Фольклор берет на себя задачи, от которых официальная культура воздерживается во времена лицемерия и двоемыслия (так расцветает анекдот в эпоху государственной фальши: сегодня, скажем, он не расцветает именно потому, что и фальши никакой нет – всё откровенно до полного цинизма). Фольклор – ответ на государственное молчание либо вранье; и в шестидесятые-семидесятые авторская песня стихийно формировала кодекс чести нового народа – количественно немногочисленного, но качественно определяющего. Окуджавовский «Союз друзей» и другая, не менее затасканная песня «Давайте восклицать» стали неофициальными гимнами КСП именно потому, что постулировали минимальные требования к себе и другим, которые сделались универсальными для всей мыслящей части народа: будем солидарны, будем честны, отвергнем корысть и соблазн приспособленчества, будем снисходительны к своим и презрительно-безразличны к чужим, не будем тратить жизнь на склоки, будем творить и мыслить, будем общаться паролями («понимать друг друга с полуслова») и по возможности друг другу потакать. Это вполне реальные требования – в отличие от тех, официально прокламированных, над которыми в 1972 году прелестно поиздевался Юлий Ким:
Фольклор отличается от официально разрешенной культуры примерно так же, как декларации Окуджавы – от этого списка добродетелей.

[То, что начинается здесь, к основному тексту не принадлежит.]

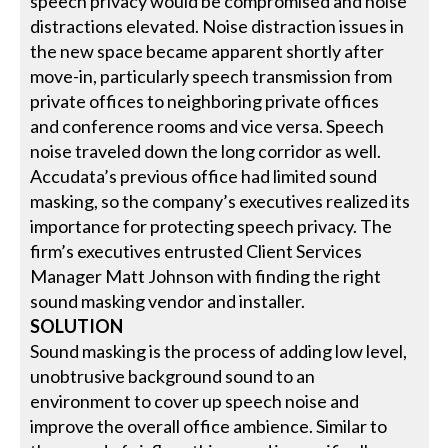
speech privacy would be compromised and noise
distractions elevated. Noise distraction issues in
the new space became apparent shortly after
move-in, particularly speech transmission from
private offices to neighboring private offices
and conference rooms and vice versa. Speech
noise traveled down the long corridor as well.
Accudata’s previous office had limited sound
masking, so the company’s executives realized its
importance for protecting speech privacy. The
firm’s executives entrusted Client Services
Manager Matt Johnson with finding the right
sound masking vendor and installer.
SOLUTION
Sound masking is the process of adding low level,
unobtrusive background sound to an
environment to cover up speech noise and
improve the overall office ambience. Similar to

По воспоминаниям Ирины Живописцевой, Окуджава в молодости особенно любил стихи Багрицкого «Птицелов» и «Контрабандисты». Это доказывает, что чутье на песенную поэзию было у него с самого начала: именно эти стихи Багрицкого стали песнями – «Птицелова» написал Сергей Никитин, «Контрабандистов» положил на музыку Виктор Берковский. Попробуем спросить себя: какие именно стихи становятся песнями, что должно в них присутствовать (или отсутствовать), чтобы их захотелось петь? Ответ на этот вопрос будет главным шагом в познании феномена Окуджавы.

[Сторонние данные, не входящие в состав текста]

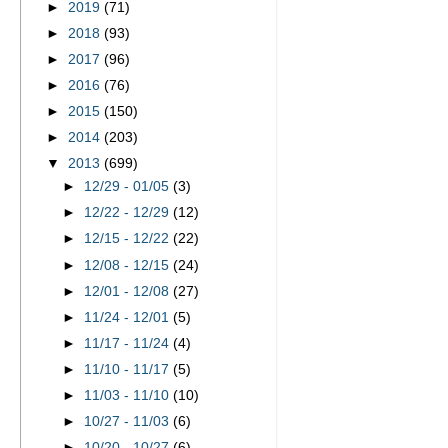
►
2019
(71)
►
2018
(93)
►
2017
(96)
►
2016
(76)
►
2015
(150)
►
2014
(203)
▼
2013
(699)
►
12/29 - 01/05
(3)
►
12/22 - 12/29
(12)
►
12/15 - 12/22
(22)
►
12/08 - 12/15
(24)
►
12/01 - 12/08
(27)
►
11/24 - 12/01
(5)
►
11/17 - 11/24
(4)
►
11/10 - 11/17
(5)
►
11/03 - 11/10
(10)
►
10/27 - 11/03
(6)
►
10/20 - 10/27
(6)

Опустим технические детали – наличие рефрена, повторов, ритмических ходов, характерных для марша или вальса. Само собой, песня не должна быть слишком длинной – редко больше шести четверостиший, хотя и тут бывают исключения. Ясно, что дело не в тематике, поскольку помимо традиционных романтических тем и жанров авторской песни – туристский или солдатский марш, морская или пиратская стилизация – существует множество антиромантических тем и фабул, которые отнюдь не препятствуют стихотворению стать песней. Тот же Окуджава написал несколько десятков обычных городских зарисовок, чуждых всякой романтике, – и однако «Полночный троллейбус» с его подчеркнуто бытовыми реалиями значительно популярнее пиратского, насквозь романтического «Портленда».